Han existido variedad de figuras pertenecientes al Olimpo de los dioses relacionadas con el mundo de la fertilidad. En concreto, la diosa a la que más se le asocia este mundo es Afrodita. Sin embargo, desde Icofer queremos hablaros de otra figura muy importante para el mundo de la fertilidad y la reproducción asistida proveniente de la antigua Mesopotamia: Astarté. 

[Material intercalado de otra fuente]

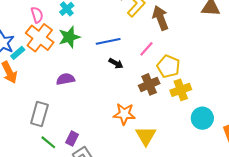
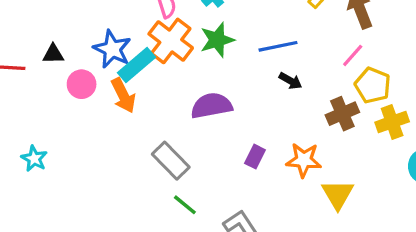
pink line: (146, 49) -> (353, 55), moved
cyan rectangle: (18, 53) -> (137, 65), size x1.6
purple semicircle: (66, 79) -> (211, 106), size x1.4
gray rectangle: (39, 114) -> (171, 161), turned -60
purple rectangle: (72, 138) -> (255, 157), moved

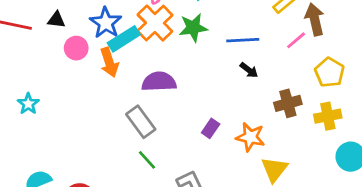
pink line: (353, 55) -> (296, 40), moved
yellow pentagon: (373, 85) -> (330, 72), moved
purple semicircle: (211, 106) -> (159, 82), moved

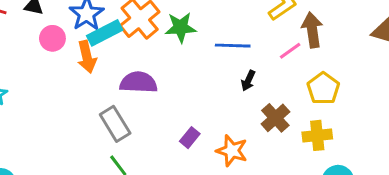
black arrow: (249, 70) -> (248, 81), moved, turned 72
brown cross: (288, 103) -> (275, 118), turned -32

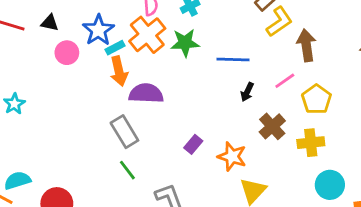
cyan rectangle: (105, 33) -> (115, 48), size x0.6
pink line: (290, 51) -> (285, 81), moved
orange arrow: (87, 57) -> (119, 71), moved

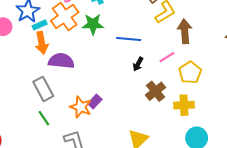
orange star: (232, 156) -> (81, 107), moved

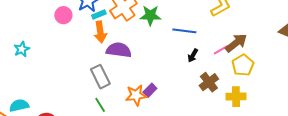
brown arrow: (185, 31) -> (236, 43), moved, turned 55
orange star: (81, 107) -> (136, 95), turned -30

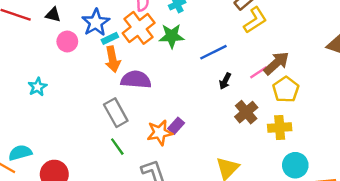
blue line: (184, 31) -> (213, 52), turned -30
cyan star: (22, 49) -> (37, 87), moved

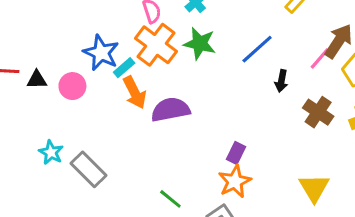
black triangle: (53, 15) -> (37, 80), moved
green star: (172, 36) -> (200, 43), turned 30
gray rectangle: (116, 113) -> (89, 169), moved
orange star: (160, 133) -> (235, 181), moved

Representaba el culto a la madre naturaleza, a la vida y a la fertilidad, así como la exaltación del amor y los placeres carnales. La representación de esta diosa es profusa en numerosos objetos ornamentales y votivos (cerámicas, joyas…), lo cual denotaba la gran devoción de las gentes en épocas pasadas, muchos siglos antes de Cristo.

 

La diosa, relacionada con el planeta Venus, fue venerada por los cananeos, los filisteos y los fenicios… y tuvo templos erigidos en su honor, como los de Ashkelon y Bet Shean. Tambián Salomón le erigió uno en Jerusalén, que perduró cuatrocientos años.

 

Con el tiempo Astarté, la diosa de la fertilidad, se tornó en diosa de la guerra y recibía cultos sanguinarios de sus devotos. Después se la solía representar desnuda o apenas cubierta con velos, de pie sobre un león.

Una mitológica historia interesante que nos ayuda a comprender la concepción que se tenía en el pasado acerca de la fertilidad.